L’Europe n’a pas le monopole de la démocratie

L’Europe n’a pas à recevoir de leçons de démocratie, a affirmé lors du G20 de Los Cabos, au Mexique, le président de la Commission européenne José Manuel Barroso. Pourtant, il faut reconnaître que la construction européenne est moins démocratique qu’on veut bien le croire. Et la crise n’aide en rien.

Publié le 20 juin 2012 à 15:26

José Manuel Barroso n’a pas toujours été l’homme à la tête d’une Commission européenne n’ayant aucune prise sur la crise financière. Dans sa jeunesse, son pays d’origine, le Portugal, était sous le joug d’une dictature. Son engagement politique est enraciné dans d’authentiques opinions démocratiques.

Au sommet du G20 de Los Cabos, quand il a déclaré que l’Europe n’avait à recevoir de leçons de personne, et certainement pas de pays qui ne sont pas des démocraties, ses propos n’étaient pas l’expression d’une mauvaise humeur fortuite. Ils concernaient une question qui correspond chez lui à une profonde conviction.

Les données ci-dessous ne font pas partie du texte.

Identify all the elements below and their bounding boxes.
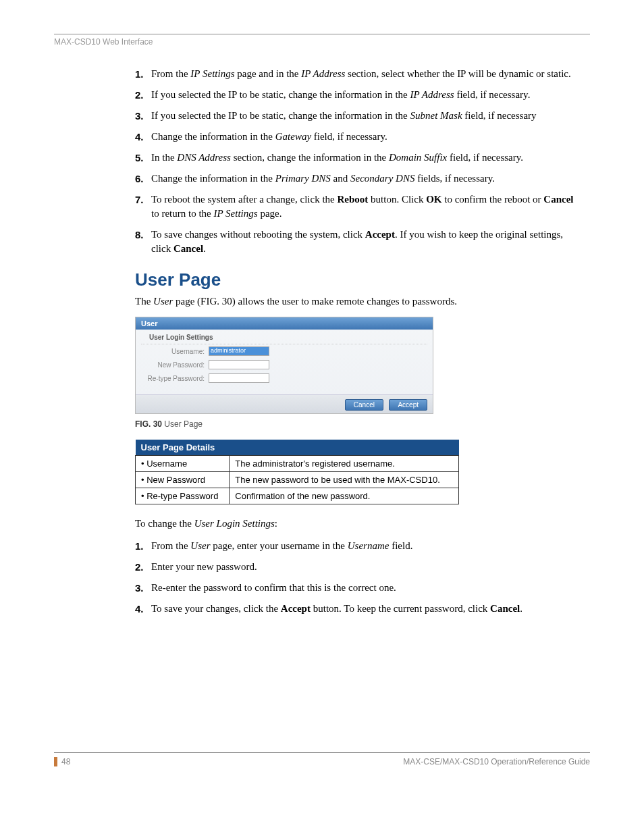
figure-label: Re-type Password:	[144, 375, 209, 382]
step-body: To save changes without rebooting the sy…	[151, 228, 576, 256]
section-heading: User Page	[135, 269, 576, 290]
figure-subhead: User Login Settings	[141, 330, 427, 344]
step-num: 1.	[135, 67, 151, 81]
section-intro: The User page (FIG. 30) allows the user …	[135, 294, 576, 309]
footer-accent-bar	[54, 757, 57, 766]
step-body: If you selected the IP to be static, cha…	[151, 109, 576, 123]
step-body: To save your changes, click the Accept b…	[151, 602, 576, 616]
step-num: 4.	[135, 130, 151, 144]
table-row: • Re-type PasswordConfirmation of the ne…	[136, 488, 459, 504]
figure-label: New Password:	[144, 361, 209, 369]
table-row: • UsernameThe administrator's registered…	[136, 456, 459, 472]
step-body: From the User page, enter your username …	[151, 539, 576, 553]
username-field[interactable]: administrator	[209, 346, 269, 356]
step-num: 3.	[135, 109, 151, 123]
page-number: 48	[61, 757, 70, 766]
step-body: If you selected the IP to be static, cha…	[151, 88, 576, 102]
figure-label: Username:	[144, 348, 209, 355]
step-body: Change the information in the Primary DN…	[151, 172, 576, 186]
step-body: To reboot the system after a change, cli…	[151, 192, 576, 221]
running-header: MAX-CSD10 Web Interface	[54, 37, 590, 47]
step-num: 8.	[135, 228, 151, 256]
step-body: From the IP Settings page and in the IP …	[151, 67, 576, 81]
figure-caption: FIG. 30 User Page	[135, 419, 576, 429]
step-num: 7.	[135, 192, 151, 221]
step-body: In the DNS Address section, change the i…	[151, 151, 576, 165]
user-page-details-table: User Page Details • UsernameThe administ…	[135, 440, 459, 504]
change-intro: To change the User Login Settings:	[135, 517, 576, 531]
footer-guide-title: MAX-CSE/MAX-CSD10 Operation/Reference Gu…	[403, 757, 590, 766]
accept-button[interactable]: Accept	[389, 399, 427, 411]
figure-titlebar: User	[136, 317, 433, 330]
step-num: 1.	[135, 539, 151, 553]
step-num: 2.	[135, 88, 151, 102]
step-num: 4.	[135, 602, 151, 616]
retype-password-field[interactable]	[209, 373, 269, 383]
table-header: User Page Details	[136, 440, 459, 456]
cancel-button[interactable]: Cancel	[345, 399, 383, 411]
step-body: Change the information in the Gateway fi…	[151, 130, 576, 144]
step-num: 3.	[135, 581, 151, 595]
step-num: 2.	[135, 560, 151, 574]
page-footer: 48 MAX-CSE/MAX-CSD10 Operation/Reference…	[54, 752, 590, 766]
step-num: 5.	[135, 151, 151, 165]
user-login-steps-list: 1.From the User page, enter your usernam…	[135, 539, 576, 616]
figure-user-page: User User Login Settings Username:admini…	[135, 317, 433, 414]
table-row: • New PasswordThe new password to be use…	[136, 472, 459, 488]
ip-steps-list: 1.From the IP Settings page and in the I…	[135, 67, 576, 256]
step-num: 6.	[135, 172, 151, 186]
new-password-field[interactable]	[209, 360, 269, 369]
step-body: Re-enter the password to confirm that th…	[151, 581, 576, 595]
step-body: Enter your new password.	[151, 560, 576, 574]
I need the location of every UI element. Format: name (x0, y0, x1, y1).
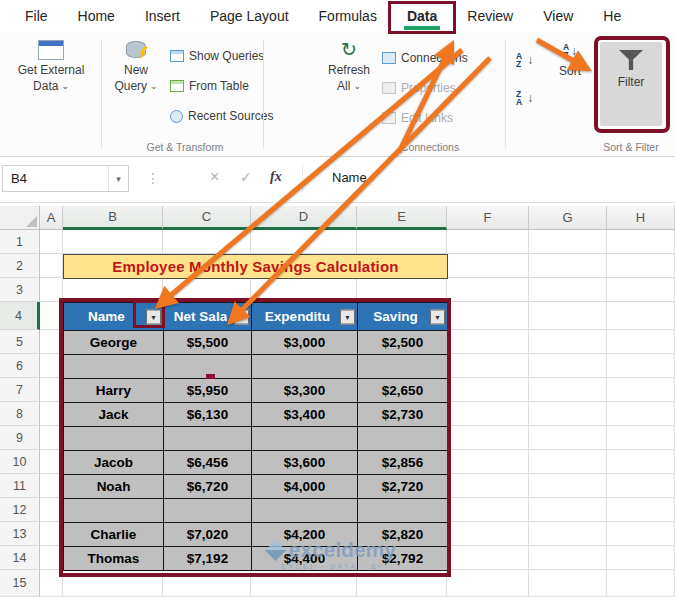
row-header-10[interactable]: 10 (0, 450, 40, 474)
column-header-B[interactable]: B (63, 206, 163, 230)
row-header-11[interactable]: 11 (0, 474, 40, 498)
column-header-F[interactable]: F (447, 206, 529, 230)
row-header-15[interactable]: 15 (0, 570, 40, 597)
row-header-3[interactable]: 3 (0, 278, 40, 302)
row-header-14[interactable]: 14 (0, 546, 40, 570)
excel-window: File Home Insert Page Layout Formulas Da… (0, 0, 675, 597)
row-header-1[interactable]: 1 (0, 230, 40, 254)
column-header-G[interactable]: G (529, 206, 607, 230)
row-header-4[interactable]: 4 (0, 302, 40, 330)
worksheet: ABCDEFGH 123456789101112131415 Employee … (0, 0, 675, 597)
column-header-D[interactable]: D (251, 206, 357, 230)
tab-data[interactable]: Data (392, 0, 452, 32)
title-cell-b2[interactable]: Employee Monthly Savings Calculation (63, 254, 448, 279)
row-header-12[interactable]: 12 (0, 498, 40, 522)
row-header-6[interactable]: 6 (0, 354, 40, 378)
gridline-vertical (528, 230, 529, 597)
row-header-13[interactable]: 13 (0, 522, 40, 546)
row-header-7[interactable]: 7 (0, 378, 40, 402)
row-header-5[interactable]: 5 (0, 330, 40, 354)
column-header-E[interactable]: E (357, 206, 447, 230)
column-header-A[interactable]: A (40, 206, 63, 230)
select-all-triangle-icon (26, 216, 37, 227)
gridline-vertical (606, 230, 607, 597)
annotation-box-data-tab (388, 1, 456, 34)
row-header-2[interactable]: 2 (0, 254, 40, 278)
annotation-box-table (59, 298, 451, 577)
column-header-C[interactable]: C (163, 206, 251, 230)
row-headers: 123456789101112131415 (0, 230, 40, 597)
column-headers: ABCDEFGH (40, 206, 675, 230)
row-header-8[interactable]: 8 (0, 402, 40, 426)
annotation-box-name-dropdown (133, 300, 165, 328)
annotation-box-filter (594, 36, 670, 133)
select-all-corner[interactable] (0, 206, 40, 230)
row-header-9[interactable]: 9 (0, 426, 40, 450)
column-header-H[interactable]: H (607, 206, 675, 230)
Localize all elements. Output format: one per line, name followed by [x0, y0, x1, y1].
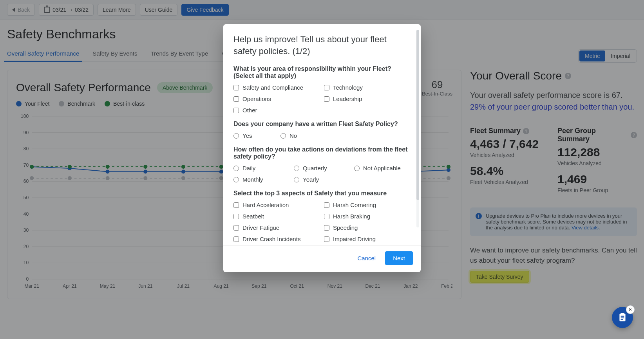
opt-impaired-driving[interactable]: Impaired Driving — [324, 236, 411, 242]
opt-monthly[interactable]: Monthly — [233, 176, 290, 183]
question-deviation-frequency: How often do you take actions on deviati… — [233, 146, 411, 160]
opt-safety-compliance[interactable]: Safety and Compliance — [233, 84, 320, 91]
clipboard-icon — [617, 312, 628, 323]
fab-badge: 8 — [626, 305, 635, 314]
survey-modal: Help us improve! Tell us about your flee… — [223, 24, 421, 272]
opt-harsh-braking[interactable]: Harsh Braking — [324, 213, 411, 220]
opt-hard-acceleration[interactable]: Hard Acceleration — [233, 202, 320, 208]
opt-daily[interactable]: Daily — [233, 165, 290, 171]
opt-operations[interactable]: Operations — [233, 96, 320, 102]
question-written-policy: Does your company have a written Fleet S… — [233, 121, 411, 128]
opt-yes[interactable]: Yes — [233, 132, 277, 139]
next-button[interactable]: Next — [385, 251, 413, 265]
q2-options: Yes No — [233, 132, 411, 139]
opt-quarterly[interactable]: Quarterly — [294, 165, 350, 171]
opt-not-applicable[interactable]: Not Applicable — [354, 165, 411, 171]
svg-rect-71 — [621, 313, 624, 314]
opt-speeding[interactable]: Speeding — [324, 224, 411, 231]
opt-other[interactable]: Other — [233, 107, 320, 114]
question-top3-aspects: Select the top 3 aspects of Safety that … — [233, 190, 411, 197]
cancel-button[interactable]: Cancel — [353, 251, 380, 265]
opt-harsh-cornering[interactable]: Harsh Cornering — [324, 202, 411, 208]
modal-scrollbar[interactable] — [416, 30, 419, 227]
q1-options: Safety and Compliance Technology Operati… — [233, 84, 411, 114]
modal-footer: Cancel Next — [223, 245, 421, 272]
question-responsibility: What is your area of responsibility with… — [233, 65, 411, 79]
opt-seatbelt[interactable]: Seatbelt — [233, 213, 320, 220]
help-fab[interactable]: 8 — [612, 307, 633, 328]
opt-yearly[interactable]: Yearly — [294, 176, 350, 183]
opt-technology[interactable]: Technology — [324, 84, 411, 91]
opt-driver-crash-incidents[interactable]: Driver Crash Incidents — [233, 236, 320, 242]
opt-driver-fatigue[interactable]: Driver Fatigue — [233, 224, 320, 231]
modal-title: Help us improve! Tell us about your flee… — [233, 34, 411, 57]
q4-options: Hard Acceleration Harsh Cornering Seatbe… — [233, 202, 411, 242]
opt-leadership[interactable]: Leadership — [324, 96, 411, 102]
opt-no[interactable]: No — [280, 132, 324, 139]
q3-options: Daily Quarterly Not Applicable Monthly Y… — [233, 165, 411, 183]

Sa prise de position soulève néanmoins deux problèmes. Tout d’abord, l’Europe est une construction moins démocratique que M. Barroso ne le prétend. Il y a un fossé entre sa population et son administration. Cela vient pour une part de l’habitude perverse des dirigeants nationaux d’attribuer systématiquement la faute de tous les dysfonctionnements à “Bruxelles”, à l’Europe donc.

Mais l’Europe ne se limite pas à cela. Elle est la réponse noble et héroïque d’une élite politique à la Seconde Guerre mondiale. En tant que tel, ce projet politique est le plus important de notre époque. Mais peu à peu, les raisons qui ont présidé à la naissance de l’Europe s’avèrent insuffisantes pour légitimer un processus d’unification durable.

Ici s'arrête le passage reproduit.